Hi and thanks for all your comments. No, I was not diagnosed with PPCM because of the lack of infomation about how my heart was doing after the pregnancy. I was never checked out for heart trouble until my last baby was already over a year old. There were never any symptoms of heart failure. I started taking my blood pressure since I felt dizzy a lot and it only picked up around 42 heart beats per minute and I contacted my family physician. Well, the dizzyness came from a sinus infection and ear infection and was gone after a couple of weeks. The low heart rate was a mistake of the cheap automatic monitor which did not pick up my PVC's. We decided to recheck the EF before I would take any medications. Since it improved I do not have to take the Beta Blockers. I was very reluctant to take them because of my severe multiple food allergies. I understand that Beta Blockers can turn a mild reaction to food into a severe lifethreatening one. I have mild reactions all the time. The risks often outweigh the benefits for me when it comes to medications. I will have another echocardiogram in November. The cardiologist was very please with the May results...........I guess I should wait until November. It's just that I am wondering if the infections I had caused my first low EF. Well, I am definitely assymtomatic. We are right now cleaning up the basement and I keep running up and down the stairs with no problems. Why should I take medications with all the side effects if I feel fine?
Sounds exactly like PPCM (peripartum cardiomyopathy). I had a mild version of this. Please search for A Mother's Heart. There is information there regarding subsequent pregnancy following PPCM. Pregnancy is NOT recommended unless your EF has reached at least 50%, which is considered "recovered". A normal heart size is also preferable. Close watching and the use of certain medications is also advised.
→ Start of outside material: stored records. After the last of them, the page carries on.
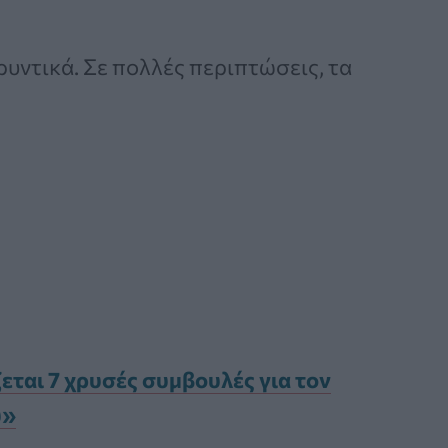
υντικά. Σε πολλές περιπτώσεις, τα
ται 7 χρυσές συμβουλές για τον
ύ»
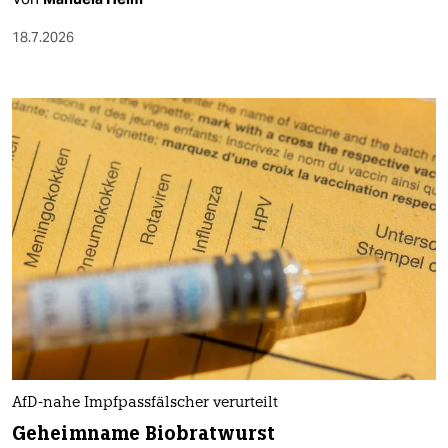
18.7.2026
AfD-nahe Impfpassfälscher verurteilt
Geheimname Biobratwurst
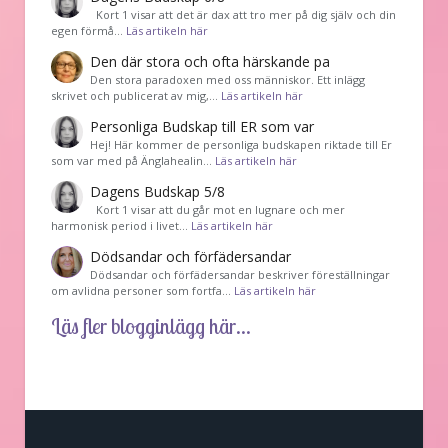
Kort 1 visar att det är dax att tro mer på dig själv och din
egen förmå…
Läs artikeln här
Den där stora och ofta härskande pa
Den stora paradoxen med oss människor. Ett inlägg
skrivet och publicerat av mig,…
Läs artikeln här
Personliga Budskap till ER som var
Hej! Här kommer de personliga budskapen riktade till Er
som var med på Änglahealin…
Läs artikeln här
Dagens Budskap 5/8
Kort 1 visar att du går mot en lugnare och mer
harmonisk period i livet…
Läs artikeln här
Dödsandar och förfädersandar
Dödsandar och förfädersandar beskriver föreställningar
om avlidna personer som fortfa…
Läs artikeln här
Läs fler blogginlägg här...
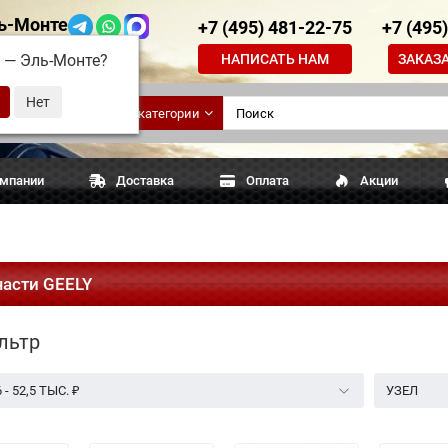
ь-Монте
+7 (495) 481-22-75
+7 (495
НАПИСАТЬ НАМ
ЗАКАЗ
д —
Эль-Монте
?
ские
Все категории
апчасти
омпании
Доставка
Оплата
Акции
части GEELY
льтр
6
-
52,5 ТЫС.
₽
УЗЕЛ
You should be on a beta blocker for at least a year post-diagnosis and probably and ACE-Inhibitor has well. If you haven't been on this regimen, I'd be wondering why and would seek another opinion from a cardiologist that specializes in heart failure. While you did not experience overt heart failure, PPCM is a form of heart failure even without severe symptoms.
I agree with surfgirl. The low EF could definitely be associated with your last pregnancy. Did your doctor diagnose you with PPCM? From everything I have researched, another pregnancy is VERY risky following a PPCM, and a recurrence is very probable. Personally, it is not a risk that I would even consider with six little ones depending on me. Talk to your doctor. Best wishes.